Pertinent to the inquiry as to the subject of permitted use of the demonstrator automobile was the arrangement under which salesman Davis acquired the car from his employer. It was not disputed that this arrangement was covered by the written agreement introduced in evidence and entitled, "Employee Demonstrator Agreement." The document was signed by Davis and by the employer representative. The agreement called for Davis to drive the car as a "showroom on wheels," to maintain the interior and exterior in clean and presentable condition and to strive for high visibility to help advertise the product. He was admonished to drive the demonstrator to "church, club functions, shopping, etc." and to and from his residence and the dealership. A charge against the employee's earnings was made for the described personal use of $50.00 per month. The agreement also contained the following: "Members of the employee's family are prohibited from using the automobile for personal use."

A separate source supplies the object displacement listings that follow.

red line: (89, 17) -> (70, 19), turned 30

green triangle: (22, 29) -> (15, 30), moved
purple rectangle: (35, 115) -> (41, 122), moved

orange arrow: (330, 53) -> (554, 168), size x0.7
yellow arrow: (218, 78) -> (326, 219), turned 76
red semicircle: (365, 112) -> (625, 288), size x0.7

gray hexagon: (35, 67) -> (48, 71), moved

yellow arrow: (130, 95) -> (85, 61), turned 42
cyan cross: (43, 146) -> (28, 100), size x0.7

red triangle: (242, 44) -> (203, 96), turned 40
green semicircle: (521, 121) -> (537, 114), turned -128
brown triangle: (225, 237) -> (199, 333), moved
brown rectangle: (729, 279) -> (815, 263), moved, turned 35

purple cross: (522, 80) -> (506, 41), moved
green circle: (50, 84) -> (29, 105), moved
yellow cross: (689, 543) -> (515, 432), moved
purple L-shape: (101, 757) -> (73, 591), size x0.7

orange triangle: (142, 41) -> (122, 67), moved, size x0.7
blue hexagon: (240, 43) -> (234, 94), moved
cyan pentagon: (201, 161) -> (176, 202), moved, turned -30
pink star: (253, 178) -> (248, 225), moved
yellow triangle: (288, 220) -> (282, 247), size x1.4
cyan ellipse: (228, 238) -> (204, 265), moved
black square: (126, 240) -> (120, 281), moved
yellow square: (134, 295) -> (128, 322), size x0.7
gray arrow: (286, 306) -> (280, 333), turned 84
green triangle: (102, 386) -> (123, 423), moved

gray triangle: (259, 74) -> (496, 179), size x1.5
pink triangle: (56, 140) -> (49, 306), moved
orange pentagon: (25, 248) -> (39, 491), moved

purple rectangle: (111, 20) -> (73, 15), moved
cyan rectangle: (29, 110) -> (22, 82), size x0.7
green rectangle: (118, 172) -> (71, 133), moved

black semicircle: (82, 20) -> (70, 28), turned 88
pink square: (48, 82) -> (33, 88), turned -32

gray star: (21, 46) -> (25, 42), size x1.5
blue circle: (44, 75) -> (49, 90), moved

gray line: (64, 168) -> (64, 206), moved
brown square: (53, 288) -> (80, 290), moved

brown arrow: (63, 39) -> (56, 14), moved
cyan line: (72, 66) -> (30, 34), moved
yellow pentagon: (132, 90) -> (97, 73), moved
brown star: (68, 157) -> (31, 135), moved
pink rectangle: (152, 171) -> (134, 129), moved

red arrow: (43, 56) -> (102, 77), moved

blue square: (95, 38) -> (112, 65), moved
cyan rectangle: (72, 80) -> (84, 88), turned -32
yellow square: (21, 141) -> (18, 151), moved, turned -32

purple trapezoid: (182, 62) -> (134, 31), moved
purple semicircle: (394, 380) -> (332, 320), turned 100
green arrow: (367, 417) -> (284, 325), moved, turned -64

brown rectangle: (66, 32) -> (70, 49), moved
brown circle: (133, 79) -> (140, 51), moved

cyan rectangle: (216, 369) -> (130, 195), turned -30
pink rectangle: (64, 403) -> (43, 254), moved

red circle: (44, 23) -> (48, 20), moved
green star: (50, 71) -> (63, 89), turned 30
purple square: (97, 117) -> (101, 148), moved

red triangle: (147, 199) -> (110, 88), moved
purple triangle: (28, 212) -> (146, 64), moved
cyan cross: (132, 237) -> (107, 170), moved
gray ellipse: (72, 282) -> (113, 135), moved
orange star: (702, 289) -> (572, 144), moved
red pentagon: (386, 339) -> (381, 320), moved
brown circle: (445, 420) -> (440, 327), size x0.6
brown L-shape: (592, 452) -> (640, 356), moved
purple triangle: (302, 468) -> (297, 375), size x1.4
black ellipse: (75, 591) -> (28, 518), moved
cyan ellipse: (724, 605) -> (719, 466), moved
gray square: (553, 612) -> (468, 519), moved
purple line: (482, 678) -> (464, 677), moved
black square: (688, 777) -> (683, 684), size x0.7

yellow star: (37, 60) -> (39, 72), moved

At trial, Jack Davis testified that he was fully acquainted with the terms of his agreement with Miller Oldsmobile and the restriction in the agreement against any use of the demonstrator by members of his family for their personal convenience. He also testified that when he gave his son John permission to drive the 1982 Oldsmobile on September 27, 1982, he knew that was in violation of the permission given him by his employer and contrary to the terms of the agreement he had signed.

On these facts, the trial court found that John Davis' use of the demonstrator was within the uses anticipated by H.E. Miller Oldsmobile, Inc. and within the scope of its permission as contemplated in the Universal Underwriters policy. It also found that the agreement between Jack Davis and H.E. Miller Oldsmobile, Inc. prohibiting any members of the Davis family from driving a demonstrator was "wholly immaterial."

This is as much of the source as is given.